Die jahrhundertealte Aufgabe zu Ende führen
Bisher hatten sich die Türen des Rathaus-Archives „nur“ für einige wenige wissenschaftliche oder heimatverbundene Recherchen auf Anfrage geöffnet – was während des Projektes in der kommenden Zeit teilweise nur eingeschränkt möglich sein wird. Vor allem dank der neuen Archivsoftware hoffen Ullmann, Neumeyer und die Stadtverwaltung, die vielen Geschichten im Archiv künftig noch viel mehr Menschen einfacher zugänglich zu machen.

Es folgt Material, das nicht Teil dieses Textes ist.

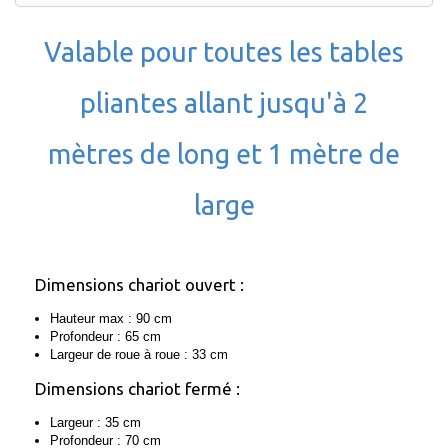
Valable pour toutes les tables
pliantes allant jusqu'à 2
mètres de long et 1 mètre de
large
Dimensions chariot ouvert :
Hauteur max : 90 cm
Profondeur : 65 cm
Largeur de roue à roue : 33 cm
Dimensions chariot fermé :
Largeur : 35 cm
Profondeur : 70 cm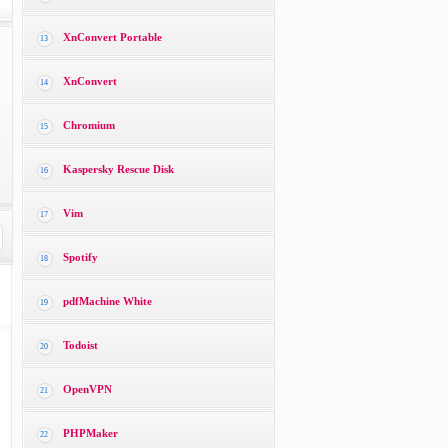
XnConvert Portable
13
XnConvert
14
Chromium
15
Kaspersky Rescue Disk
16
Vim
17
Spotify
18
pdfMachine White
19
Todoist
20
OpenVPN
21
PHPMaker
22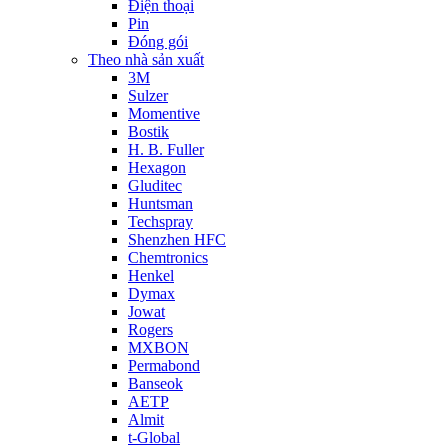
Điện thoại
Pin
Đóng gói
Theo nhà sản xuất
3M
Sulzer
Momentive
Bostik
H. B. Fuller
Hexagon
Gluditec
Huntsman
Techspray
Shenzhen HFC
Chemtronics
Henkel
Dymax
Jowat
Rogers
MXBON
Permabond
Banseok
AETP
Almit
t-Global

Der Leuchtenbergische Hauptkassier Brems, der die mittelalterlichen Urkunden hätte katalogisieren sollen, hat seine Aufgabe übrigens nicht mehr zu Ende bringen können – keine zwei Jahre nach seinem Brief verstarb er. Sein Brief liegt heute in Akt Nr. 1658 im städtischen Archiv. Das studentische Projekt mit Ullmann und Neumeyer möchte aber natürlich nach diesem ersten erfolgreichen Sommersemester weitermachen mit dem Ziel, bis zum Wintersemester 2028/29 fertig zu werden. Schon jetzt steht der nächste Termin für das erste Archivwochenende im Wintersemester, wenn die Studierenden wieder ein Wochenende lang zwischen Staub und schwer lesbaren Handschriften spannende Eichstätter Geschichte ausgraben.
Wie kam die Stadt Eichstätt eigentlich zu ihrem Archiv?

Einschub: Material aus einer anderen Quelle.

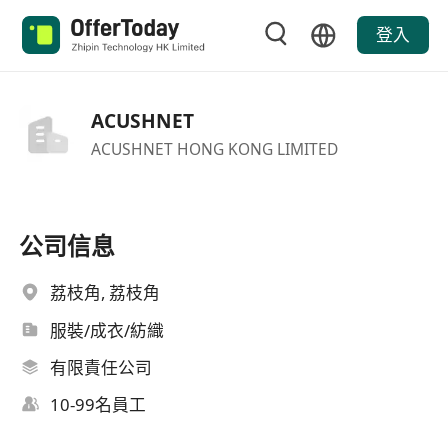
登入
ACUSHNET
ACUSHNET HONG KONG LIMITED
公司信息
荔枝角, 荔枝角
服裝/成衣/紡織
有限責任公司
10-99名員工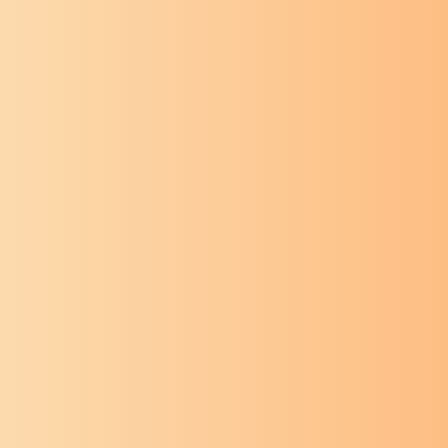
श्री गणेश
स्तोत्र
श्री गणेश
ा
ब्रह्माकृता
श्रीगणपति
गणपतिवन्दना
तम्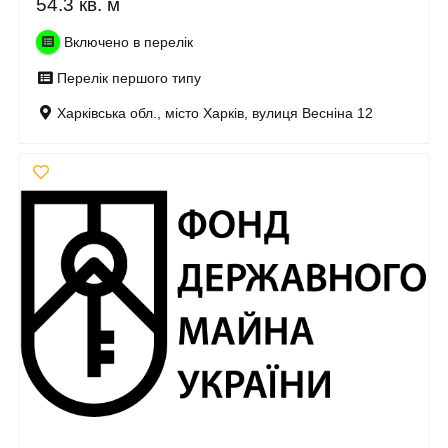
54.3 кв. м
Включено в перелік
Перелік першого типу
Харківська обл., місто Харків, вулиця Весніна 12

1808 erhielt Eichstätt wie alle anderen Kommunen auch eine neue Gemeindeverfassung – und damit eine Reihe von Rechten und Pflichten. Die damalige „Stadtverwaltung“ sollte nun zum Beispiel Eheerlaubnisscheine oder Gewerbekonzessionen ausstellen und darüber auch schriftliche Nachweise führen. Etwa 30 Jahre später, 1837, forderte die bayerische Regierung die Gemeinden auf, über ihre Archivalien Akten anzulegen und darüber Bericht zu erstatten, wie die Dinge verwahrt werden. Hintergrund war ein Erlass König Ludwigs I., mit der die neuen Landesteile – darunter auch das ehemalige Hochstift und die fürstbischöfliche Residenzstadt Eichstätt – in das noch junge Königreich Bayern integriert werden sollten. Der Monarch war der Überzeugung, dass die mittelalterlichen Urkunden dazu beitragen würden, über die Belege für die reiche Geschichte des Landes die Identifizierung mit dem bayerischen Vaterland zu stärken. Heute ist das städtische Archiv über vier Standorte verteilt und enthält neben Aufzeichnungen über die Stadt und deren Stiftungen auch Nachlässe von Privatpersonen.